The traffic between the Earth and the space station takes place through rocket-powered space ships, like those described in general in the first part of this book. It may complete the picture to envision such a trip at least in broad outlines:
The space ship is readied on the Earth. We enter the command room, a small chamber in the interior of the fuselage where the pilot and passengers stay. The door is locked airtight from the inside. We must lie down in hammocks. Several control actions by the pilot, a slight tremor in the vehicle and in the next moment we feel as heavy as lead, almost painfully the cords of the hammocks are pressed against the body, breathing is labored, lifting an arm is a test of strength: the ascent has begun. The propulsion system is working, lifting us up at an acceleration of 30 m/sec2, and causing us to feel an increase of our weight to four times its normal value. It would have been impossible to remain standing upright under this load.
It does not take long before the feeling of increased gravity stops for a moment, only to start again immediately. The pilot explains that he has just jettisoned the first rocket stage, which is now spent, and started the second stage. Soon, new controlling actions follow: as explained by the pilot, we have already attained the necessary highest climbing velocity; for this reason, the vehicle was rotated by 90°, allowing the propulsion system to act now in a horizontal direction in order to accelerate us to the necessary orbital velocity.
Very soon, we have attained this velocity. Only some minutes have elapsed since launch; however, it seems endless to us, [given] that we had to put up with the strenuous state of elevated gravity. The pressure on us is gradually diminishing. First we feel a pleasant relief; then, however, an oppressive fear: we believe we are falling, crashing into the depths. The brave pilot attempts to calm us: he has slowly turned the propulsion system off. Our motion takes place now only by virtue of our own kinetic force, and what was sensed as free fall is nothing other than the feeling of weightlessness, something that we must get used to whether we like it or not. Easier said than done; but since we have no other choice, we finally succeed.
In the meantime, the pilot has acutely observed with his instruments and consulted his tables and travel curves. Several times the propulsion system was restarted for a short time: small orbital corrections had to be made. Now the destination is reached. We put on space suits, the air is vented from the command room, the door is opened. Ahead of us at some distance we see something strange, glittering in the pure sunlight like medallions, standing out starkly in the deep black, starfilled sky: the space station (Figure 94).
Figure 94. The complete space station with its 3 units, seen through the door of a space ship.

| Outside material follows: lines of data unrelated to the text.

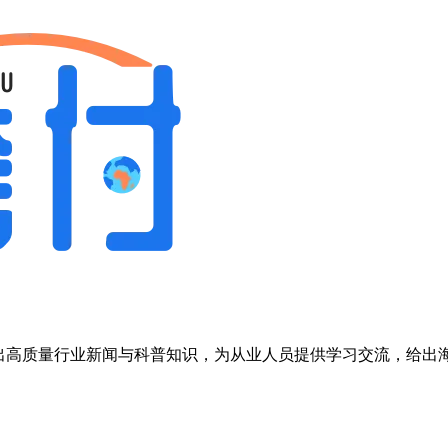
，输出高质量行业新闻与科普知识，为从业人员提供学习交流，给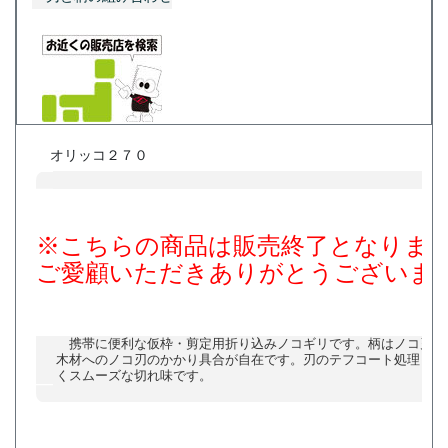
オリッコ２７０
※こちらの商品は販売終了となりま
ご愛顧いただきありがとうございま
携帯に便利な仮枠・剪定用折り込みノコギリです。柄はノコ刃の
木材へのノコ刃のかかり具合が自在です。刃のテフコート処理と相
くスムーズな切れ味です。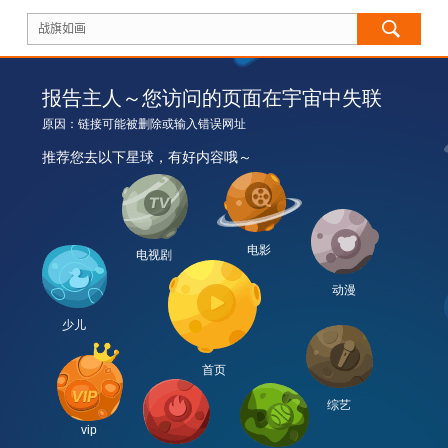
报告主人～您访问的页面在宇宙中失联
原因：链接可能被删除或输入错误网址
推荐您去以下星球，有好内容哦～
电影
电视剧
动漫
少儿
首页
综艺
vip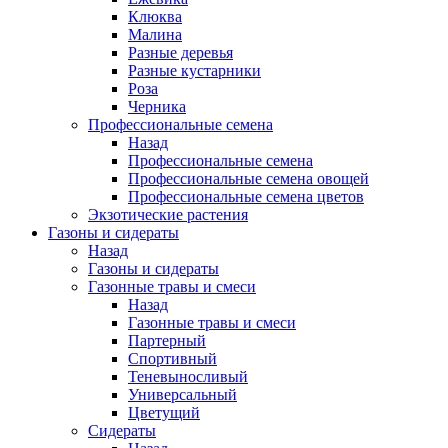
Клюква
Малина
Разные деревья
Разные кустарники
Роза
Черника
Профессиональные семена
Назад
Профессиональные семена
Профессиональные семена овощей
Профессиональные семена цветов
Экзотические растения
Газоны и сидераты
Назад
Газоны и сидераты
Газонные травы и смеси
Назад
Газонные травы и смеси
Партерный
Спортивный
Теневыносливый
Универсальный
Цветущий
Сидераты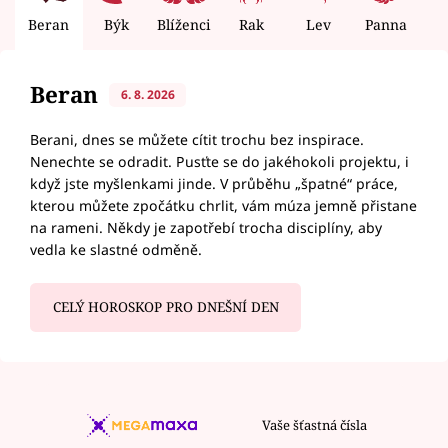
Beran
Býk
Blíženci
Rak
Lev
Panna
V
Beran
6. 8. 2026
Berani, dnes se můžete cítit trochu bez inspirace.
Nenechte se odradit. Pusťte se do jakéhokoli projektu, i
když jste myšlenkami jinde. V průběhu „špatné“ práce,
kterou můžete zpočátku chrlit, vám múza jemně přistane
na rameni. Někdy je zapotřebí trocha disciplíny, aby
vedla ke slastné odměně.
CELÝ HOROSKOP PRO DNEŠNÍ DEN
Vaše šťastná čísla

In the background-35,900 km distant-is the Earth. The center of its circumferential circle is that point of the Earth's surface on the equator over which the space station continually hovers (see Pages 107109). As assumed in this case, the space station is on the meridian of Berlin, approximately above the southern tip of Cameroon.
However, we have little time to marvel. Our pilot pushes away and floats toward the space station. We follow him, but not with very comfortable feelings: an abyss of almost 36,000 km gapes to the Earth! For the return trip, we note that our vehicle is equipped with wings. These were carried on board in a detached condition during the ascent and have now been attached, a job presenting no difficulties due to the existing weightlessness.
We reenter the command room of the space ship; the door is closed; the room is pressurized. At first the propulsion system begins to work at a very low thrust: a slight feeling of gravity becomes noticeable. We must again lie down in the hammocks. Then, little by little more thrusters are switched on by the pilot, causing the sensation of gravity to increase to higher and higher levels. We feel it this time to be even heavier than before, after we had been unaccustomed to gravity over a longer period. The propulsion system now works at full force, and in a horizontal but opposite direction from before; our orbital velocity and consequently the centrifugal force, which had sustained us during the stay in the space station, must be decreased significantly to such a degree that we are freely falling in an elliptical orbit towards the Earth. A weightless state exists again during this part of the return trip.
In the meantime, we have come considerably closer to the Earth. Gradually, we are now entering into its atmosphere. Already, the air drag makes itself felt. The most difficult part of this trip is beginning: the landing. Now by means of air drag, we have to brake our travel velocity-which has risen during our fall to Earth up to around 12 times the velocity of a projectile so gradually that no overheating occurs during the landing as a result of atmospheric friction.
As a precautionary measure, we have all buckled up. The pilot is very busy controlling the wings and parachutes, continuously determining the position of the vehicle, measuring the air pressure and outside temperature, and performing other activities. For several hours, we orbit our planet at breakneck speed: in the beginning, it is a headdown flight at an altitude of approximately 75 km; later, with a continual decrease of the velocity, we approach the Earth more and more in a long spiral and, as a result, arrive in deeper, denser layers of air; gradually, the terrestrial feeling of gravity appears again, and our flight transitions into a normal gliding flight. As in a breakneck race, the Earth's surface rushes by underneath: in only half hours, entire oceans are crossed, continents traversed. Nevertheless, the flight becomes slower and slower and we come closer to the ground, finally splashing down into the sea near a harbor.